だが、それをやってのけるのがレイなのだ。
そして……そのような行為の結果、黒狼は胴体を上下二つに分断されながら、それぞれ別の方向に吹き飛ばされていく。
デスサイズで付けられた腹の傷であれば、回復することが出来た。
しかし、こうして胴体そのものを切断されてしまえば、もうこれ以上生きることは無理だろう。
「ぐ……が……」
それでも即死しない辺り、黒狼の並外れた生命力、回復力、再生力といったものが見て取れる。
そんな黒狼の様子を眺めていたレイは、両手に持った武器を振るって武器に付いた血の類を払うと、ミスティリングに収納して黒狼に……正確には黒狼の上半身に近づいていく。
こうしてお互いに命を懸けて戦うことにはなったが、それでもレイは黒狼を本当の意味で憎むなどといったことはなかった。
レイにとっても本当に不思議なことではあったが、もう助からない以上は最期を見届けてやろうと、そのように思ったのも事実だ。
また、何故今日になって突然襲ってきたのか、そして襲うにしても、暗殺者が得意としている夜ではなく、何故このような昼間から襲ってきたのか。
その辺りの事情も聞ければ、という思いがあったのも間違いない。
もっとも、レイの知っている黒狼は声を発することもなく、その辺りの事情が聞けるとは思わなかったが。
……だからこそ、黒狼に近づいた時にレイの足は一瞬止まる。
「ここ……は……俺は、一体……」
明確に意味の分かるその言葉。
それは、間違いなく既に下半身がない、上半身だけの黒狼の口から出てきたのだから。
「黒狼、お前……喋れたのか?」
「黒狼? それは俺の……いや……待て。思い出してきた……そう、か……」
黒狼と呼び掛けられ、それによってか、もしくはレイの顔を見たからか、ともあれ黒狼は自分が誰なのかを理解したのだろう。
だが、何かを言おうとした瞬間、黒狼の口から血が吐き出される。
当然だろう。胴体を上下二つに切断されているのだから、この時点でまだ死んでいないだけで奇跡ですらあった。
その奇跡をもたらした強力な再生能力も、死にそうになっている黒狼を生き延びさせることは出来ない。
出来るのは、即死させずに少しでも命を長引かせるだけだった。
「そう、か。

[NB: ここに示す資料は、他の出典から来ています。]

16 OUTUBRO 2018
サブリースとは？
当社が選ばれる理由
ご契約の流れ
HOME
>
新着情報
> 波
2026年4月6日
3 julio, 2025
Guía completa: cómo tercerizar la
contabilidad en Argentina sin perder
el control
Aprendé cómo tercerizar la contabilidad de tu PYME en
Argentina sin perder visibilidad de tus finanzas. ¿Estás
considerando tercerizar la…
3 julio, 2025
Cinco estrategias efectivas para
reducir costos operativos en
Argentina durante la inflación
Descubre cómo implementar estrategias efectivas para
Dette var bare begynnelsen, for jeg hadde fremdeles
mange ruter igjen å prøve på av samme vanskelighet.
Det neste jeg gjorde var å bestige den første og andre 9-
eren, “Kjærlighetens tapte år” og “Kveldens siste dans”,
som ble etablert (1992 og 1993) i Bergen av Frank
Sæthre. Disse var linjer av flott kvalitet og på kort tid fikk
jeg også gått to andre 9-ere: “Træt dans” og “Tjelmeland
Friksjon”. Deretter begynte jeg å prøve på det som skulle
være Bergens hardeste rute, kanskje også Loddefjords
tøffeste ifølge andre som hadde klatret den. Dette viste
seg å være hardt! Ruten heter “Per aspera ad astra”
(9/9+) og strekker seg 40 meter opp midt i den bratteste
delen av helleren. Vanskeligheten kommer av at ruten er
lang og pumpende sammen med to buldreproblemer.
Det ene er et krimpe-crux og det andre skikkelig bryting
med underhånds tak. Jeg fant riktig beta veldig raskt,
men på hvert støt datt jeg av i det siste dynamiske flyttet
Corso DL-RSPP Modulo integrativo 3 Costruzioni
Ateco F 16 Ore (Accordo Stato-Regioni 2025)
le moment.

お前……が……肉まん、か。……出来れば、豚の角煮まんが食いたかった……な。それも、横浜中華街で売ってる……母さんと一緒に食べた……」
ピタリ、と。黒狼の言葉を聞いたレイの足が止まる。
黒狼の口から出た言葉が、肉まんというものであれば、問題はない。
だが、そこに横浜中華街という言葉が出てくれば、話は別だった。
東北の田舎育ちのレイだったが、それでも横浜の中華街というのはTVを始めとして、様々なメディアで知っている。

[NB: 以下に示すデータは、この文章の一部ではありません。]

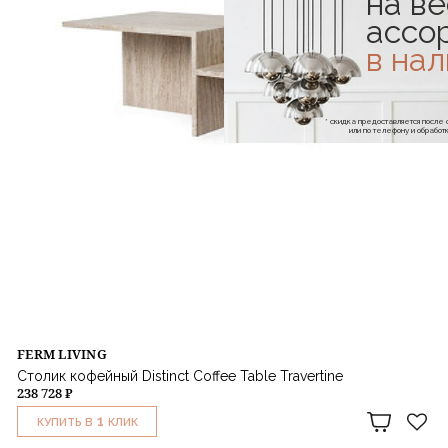
на ве
ассо
в на
* скидка предоставляется посл
или по телефону и обраб
FERM LIVING
Столик кофейный Distinct Coffee Table Travertine
238 728 ₽
1
КУПИТЬ В
КЛИК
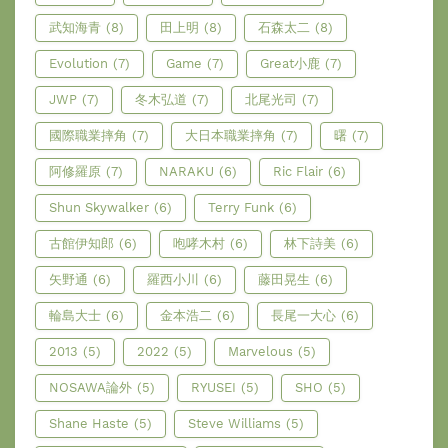
武知海青
(8)
田上明
(8)
石森太二
(8)
Evolution
(7)
Game
(7)
Great小鹿
(7)
JWP
(7)
冬木弘道
(7)
北尾光司
(7)
國際職業摔角
(7)
大日本職業摔角
(7)
曙
(7)
阿修羅原
(7)
NARAKU
(6)
Ric Flair
(6)
Shun Skywalker
(6)
Terry Funk
(6)
古館伊知郎
(6)
咆哮木村
(6)
林下詩美
(6)
矢野通
(6)
羅西小川
(6)
藤田晃生
(6)
輪島大士
(6)
金本浩二
(6)
長尾一大心
(6)
2013
(5)
2022
(5)
Marvelous
(5)
NOSAWA論外
(5)
RYUSEI
(5)
SHO
(5)
Shane Haste
(5)
Steve Williams
(5)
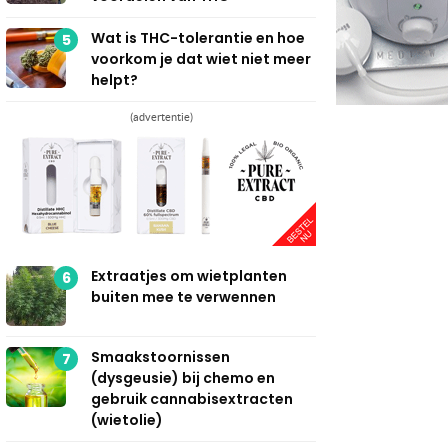
Wat is THC-tolerantie en hoe
5
voorkom je dat wiet niet meer
helpt?
(advertentie)
Extraatjes om wietplanten
6
buiten mee te verwennen
Smaakstoornissen
7
(dysgeusie) bij chemo en
gebruik cannabisextracten
(wietolie)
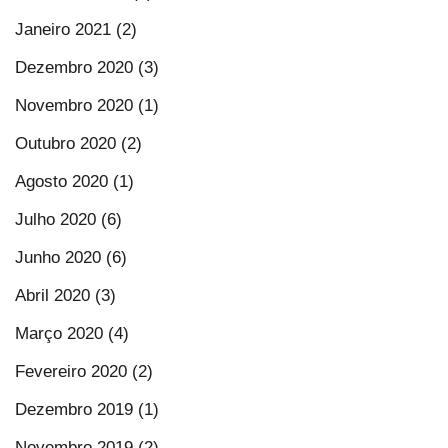
Janeiro 2021 (2)
Dezembro 2020 (3)
Novembro 2020 (1)
Outubro 2020 (2)
Agosto 2020 (1)
Julho 2020 (6)
Junho 2020 (6)
Abril 2020 (3)
Março 2020 (4)
Fevereiro 2020 (2)
Dezembro 2019 (1)
Novembro 2019 (2)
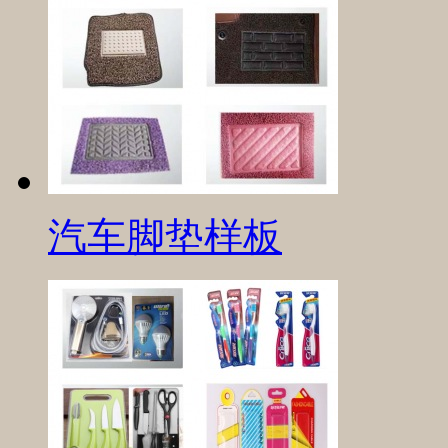
汽车脚垫样板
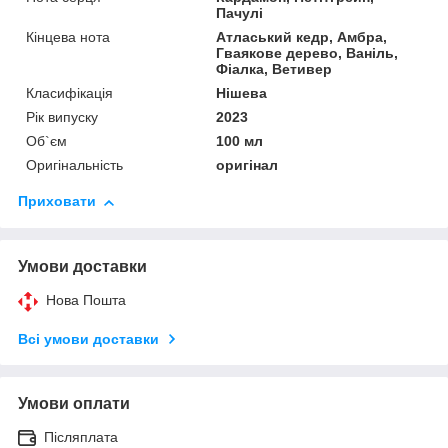
Пачулі
Кінцева нота
Атласький кедр, Амбра,
Гваякове дерево, Ваніль,
Фіалка, Ветивер
Класифікація
Нішева
Рік випуску
2023
Об`єм
100 мл
Оригінальність
оригінал
Приховати
Умови доставки
Нова Пошта
Всі умови доставки
Умови оплати
Післяплата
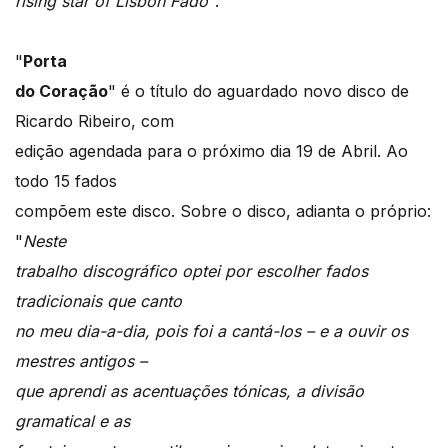
rising star of Lisbon Fado
".
"
Porta
do Coração
" é o título do aguardado novo disco de
Ricardo Ribeiro, com
edição agendada para o próximo dia 19 de Abril. Ao
todo 15 fados
compõem este disco. Sobre o disco, adianta o próprio:
"
Neste
trabalho discográfico optei por escolher fados
tradicionais que canto
no meu dia-a-dia, pois foi a cantá-los – e a ouvir os
mestres antigos –
que aprendi as acentuações tónicas, a divisão
gramatical e as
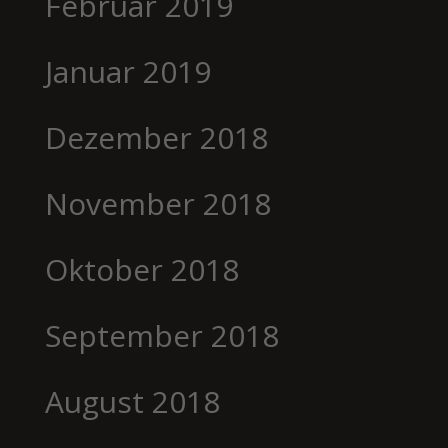
Februar 2019
Januar 2019
Dezember 2018
November 2018
Oktober 2018
September 2018
August 2018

当然のようにこの世界で横浜中華街という単語が存在する筈はなく、それを口にしているということは……つまり、黒狼がどこから来たのかは考えるまでもない。
だが、今の黒狼は黒髪ではあったが、夜に会った時は銀髪だった。
少なくても、レイが知ってる限りは日本で時間によって髪の色が変わるなどという者はいない。……髪を染めるのであれば、別だったが。
「おいっ、お前もしかして日本から……」
来たのか。
そう聞こうとしたレイだったが、その時には既に黒狼は息をしておらず、安らかな眠りについていた。